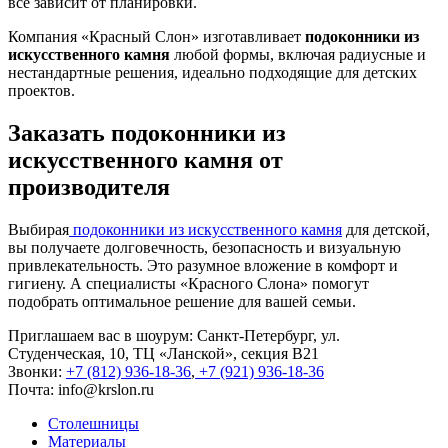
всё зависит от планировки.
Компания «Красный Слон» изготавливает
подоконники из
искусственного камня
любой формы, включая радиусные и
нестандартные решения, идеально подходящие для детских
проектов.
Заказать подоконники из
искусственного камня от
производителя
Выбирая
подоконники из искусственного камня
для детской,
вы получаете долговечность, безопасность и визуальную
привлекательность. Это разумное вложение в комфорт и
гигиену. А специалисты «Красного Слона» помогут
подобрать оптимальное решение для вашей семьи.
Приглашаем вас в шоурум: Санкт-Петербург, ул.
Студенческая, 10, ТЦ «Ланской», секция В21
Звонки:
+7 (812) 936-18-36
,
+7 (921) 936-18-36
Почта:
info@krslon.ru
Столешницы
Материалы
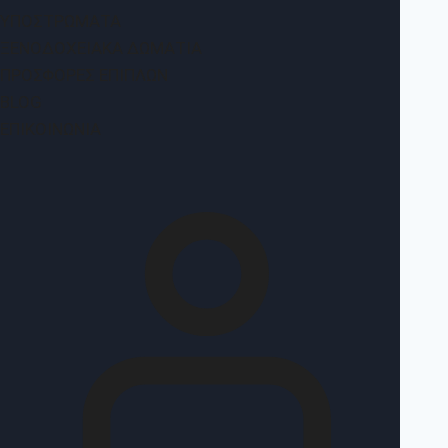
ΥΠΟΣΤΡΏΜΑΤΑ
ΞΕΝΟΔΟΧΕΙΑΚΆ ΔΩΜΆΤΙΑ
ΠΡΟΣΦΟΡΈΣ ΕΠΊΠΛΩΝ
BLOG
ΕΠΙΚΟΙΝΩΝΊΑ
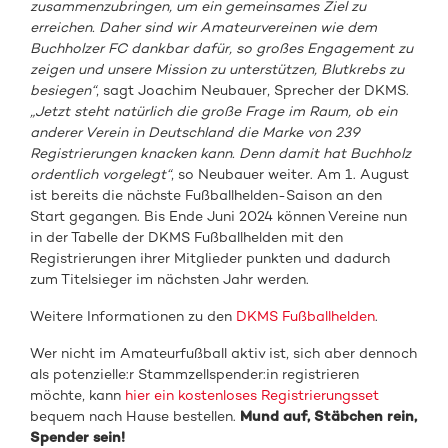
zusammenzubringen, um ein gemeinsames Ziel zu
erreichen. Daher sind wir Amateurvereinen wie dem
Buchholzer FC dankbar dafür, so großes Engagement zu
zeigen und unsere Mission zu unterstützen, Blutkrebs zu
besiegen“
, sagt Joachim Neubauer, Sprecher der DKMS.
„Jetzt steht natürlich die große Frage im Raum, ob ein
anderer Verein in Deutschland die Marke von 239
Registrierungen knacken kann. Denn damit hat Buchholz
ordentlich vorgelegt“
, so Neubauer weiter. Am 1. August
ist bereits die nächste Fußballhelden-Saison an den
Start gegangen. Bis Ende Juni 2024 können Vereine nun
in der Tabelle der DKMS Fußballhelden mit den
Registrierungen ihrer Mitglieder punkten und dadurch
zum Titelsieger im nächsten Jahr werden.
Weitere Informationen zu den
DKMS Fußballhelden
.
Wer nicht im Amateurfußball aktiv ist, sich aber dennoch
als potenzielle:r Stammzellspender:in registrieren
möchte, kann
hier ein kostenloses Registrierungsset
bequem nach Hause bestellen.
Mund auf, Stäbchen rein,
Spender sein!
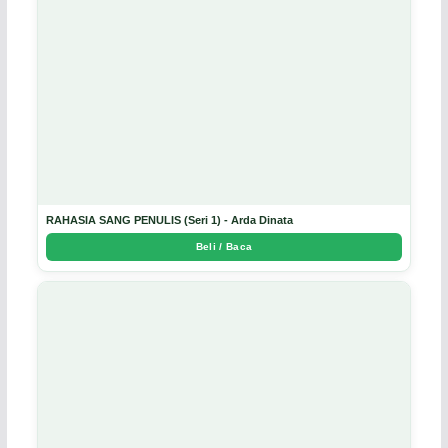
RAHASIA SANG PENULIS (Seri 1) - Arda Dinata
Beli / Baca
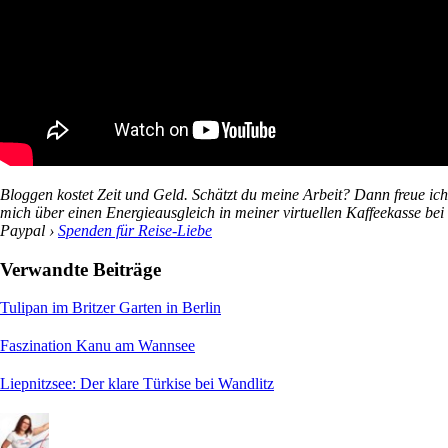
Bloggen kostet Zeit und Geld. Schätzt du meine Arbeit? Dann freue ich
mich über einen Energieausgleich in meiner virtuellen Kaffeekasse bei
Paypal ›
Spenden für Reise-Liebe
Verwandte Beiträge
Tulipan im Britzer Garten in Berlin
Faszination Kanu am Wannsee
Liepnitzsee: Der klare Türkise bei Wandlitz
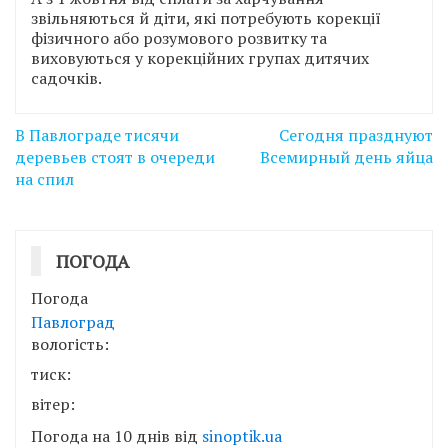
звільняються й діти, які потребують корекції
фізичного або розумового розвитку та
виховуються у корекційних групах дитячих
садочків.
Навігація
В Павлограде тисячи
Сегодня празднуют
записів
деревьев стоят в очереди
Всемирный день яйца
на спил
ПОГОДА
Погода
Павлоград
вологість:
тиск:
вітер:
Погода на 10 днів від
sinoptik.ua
+ + + + +
- _ACTION ITEM_:
Tally the lines of the material in which the word "Neubauer" appears. Output the count alone.

- _RESPONSE FOR THIS EXERCISE_:
2